* **WORK REQUIRED**:
Using the material below, return exactly the lines between the one holding "You are a GUI" and the one holding "Get Started", inclusive, and no others.

* **INFORMATION GIVEN**:
▼

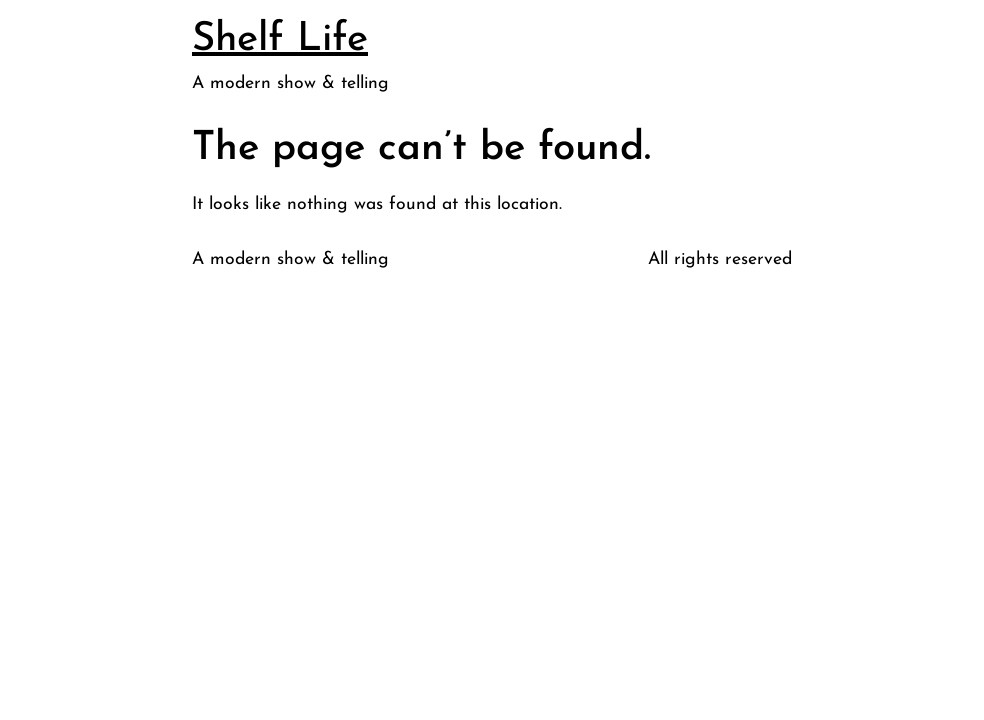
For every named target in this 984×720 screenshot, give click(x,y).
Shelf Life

▲
▼

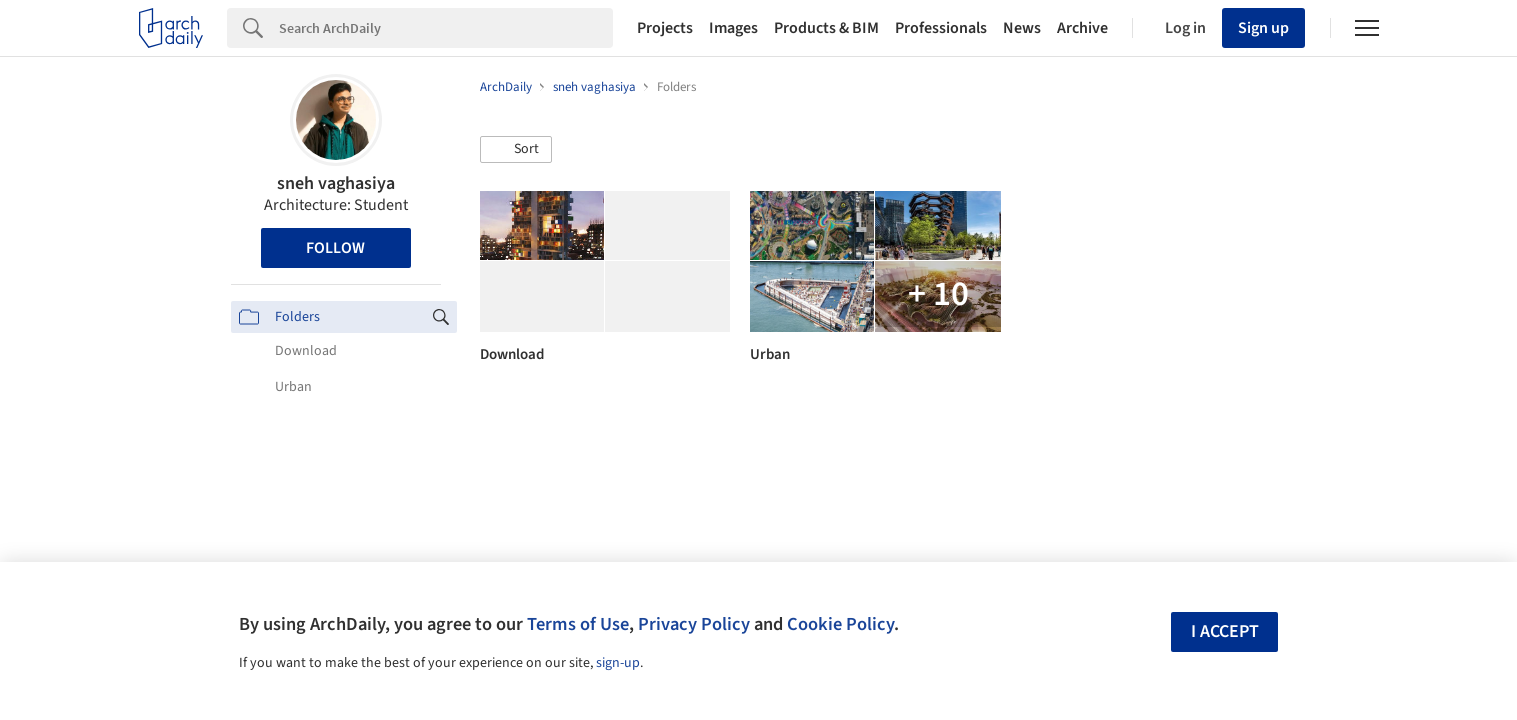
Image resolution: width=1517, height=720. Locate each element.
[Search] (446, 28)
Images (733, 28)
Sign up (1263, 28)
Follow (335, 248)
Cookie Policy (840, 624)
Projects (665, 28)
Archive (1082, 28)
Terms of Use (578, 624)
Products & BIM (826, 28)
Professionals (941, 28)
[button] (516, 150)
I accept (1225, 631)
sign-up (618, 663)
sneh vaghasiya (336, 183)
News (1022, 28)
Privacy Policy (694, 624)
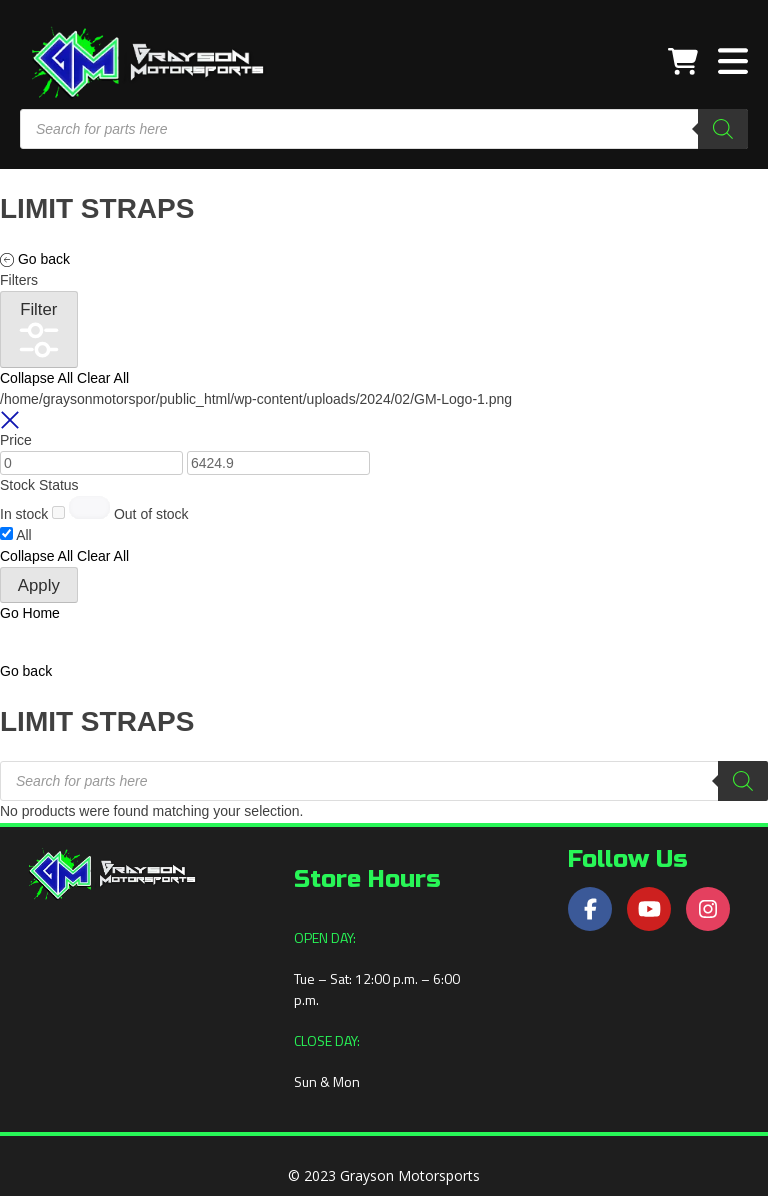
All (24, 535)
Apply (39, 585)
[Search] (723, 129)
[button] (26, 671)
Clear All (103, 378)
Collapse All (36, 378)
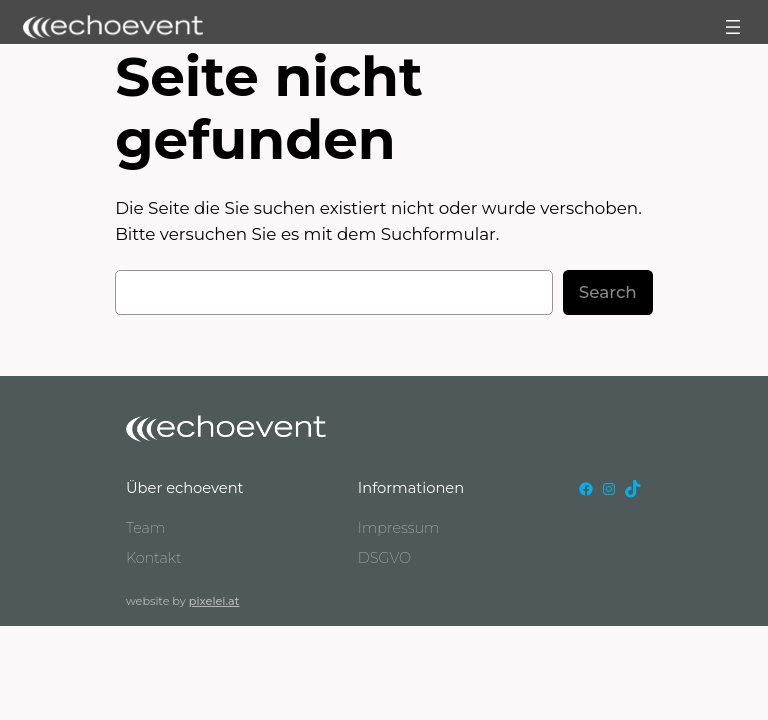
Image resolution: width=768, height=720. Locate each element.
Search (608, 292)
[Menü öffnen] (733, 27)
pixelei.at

▲
▼

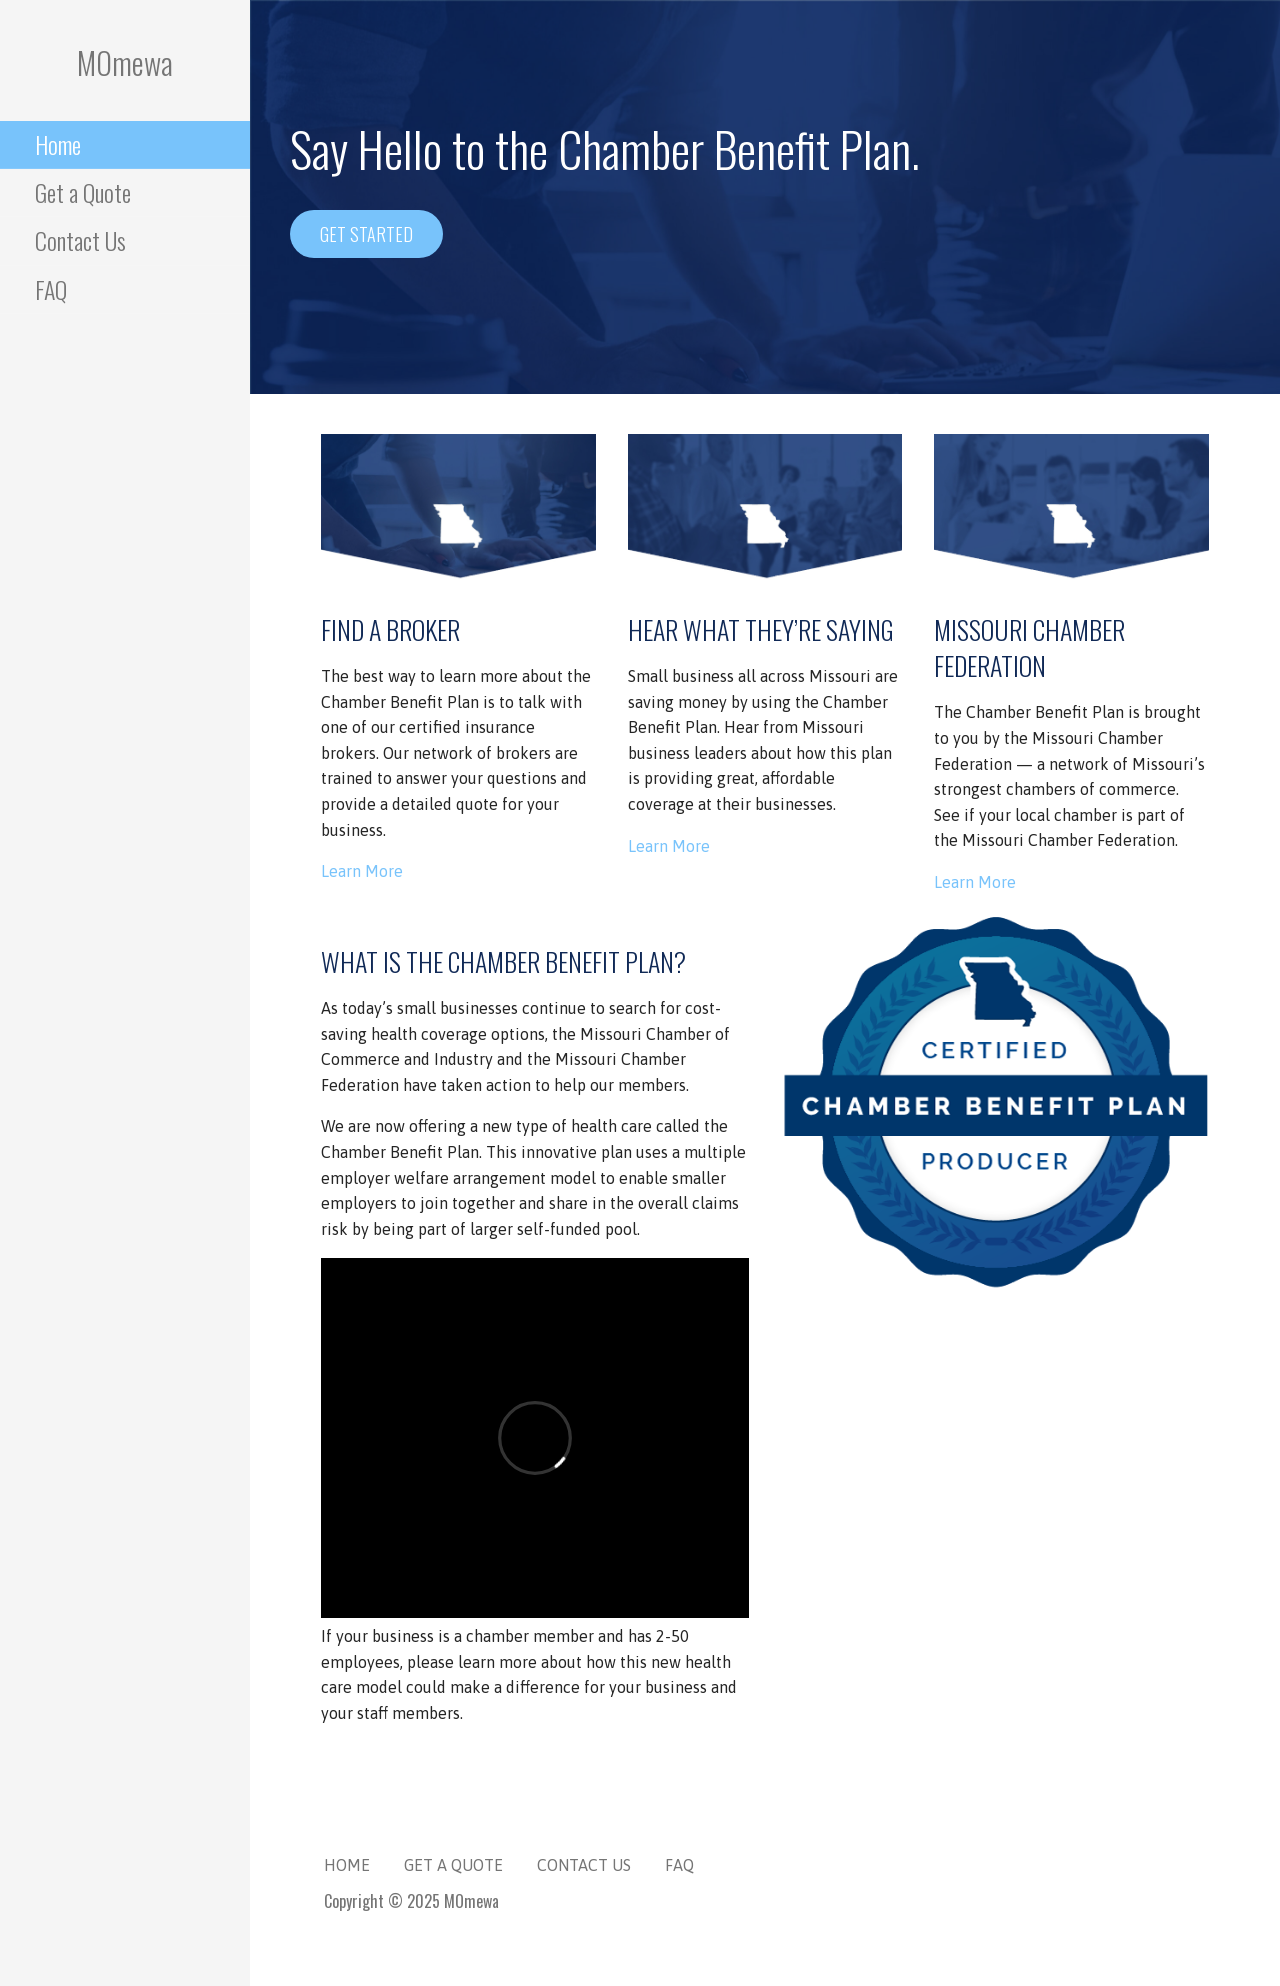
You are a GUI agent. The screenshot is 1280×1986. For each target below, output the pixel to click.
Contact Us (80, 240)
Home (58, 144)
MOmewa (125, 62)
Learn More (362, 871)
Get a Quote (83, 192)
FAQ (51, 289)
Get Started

▲

* **TASK SOLUTION**:
You are a GUI agent. The screenshot is 1280×1986. For each target below, output the pixel to click.
Contact Us (80, 240)
Home (58, 144)
MOmewa (125, 62)
Learn More (362, 871)
Get a Quote (83, 192)
FAQ (51, 289)
Get Started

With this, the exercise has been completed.